I mostly need analytics, all data is immutable and append-only.

joshstrange a day ago | parent [-]

And that’s exactly the limited-ness I’m talking about. If that works for you, Clickhouse is amazing. For things like logs I can 100% see the value.

Other data that is ETL’d and might need to update? That sucks.

edmundsauto a day ago | parent | next [-]

There are design patterns / architectures that data engineers often employ to make this less "sucky". Data modeling is magical! (Specifically talking about things like datelist and cumulative tables)

slt2021 21 hours ago | parent | prev | next [-]

you are doing data warehousing wrong, need to learn basics of data warehousing best practices.
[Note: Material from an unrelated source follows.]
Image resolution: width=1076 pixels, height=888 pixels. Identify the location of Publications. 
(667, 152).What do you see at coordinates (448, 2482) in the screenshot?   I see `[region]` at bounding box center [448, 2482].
Data Warehouse consists of Slowly Changing Dimensions and Facts. none of these require updates

atemerev a day ago | parent | prev [-]

If you can afford rare, batched updates, it sucks much less.

Anyway, yes, if your data is highly mutable, or you cannot do batch writes, then yes, Clickhouse is a wrong choice. Otherwise... it is _really_ hard to ignore 50x (or more) speedup.

Logs, events, metrics, rarely updated things like phone numbers or geocoding, archives, embeddings... Whoooop — it slurps entire Reddit in 48 seconds. Straight from S3. Magic.

If you still want really fast analytics, but have more complex scenarios and/or data loading practices, there's also Kinetica... if you can afford the price. For tiny datasets (a few terabytes), DuckDB might be a great choice too. But Postgres is usually a wrong thing to make work.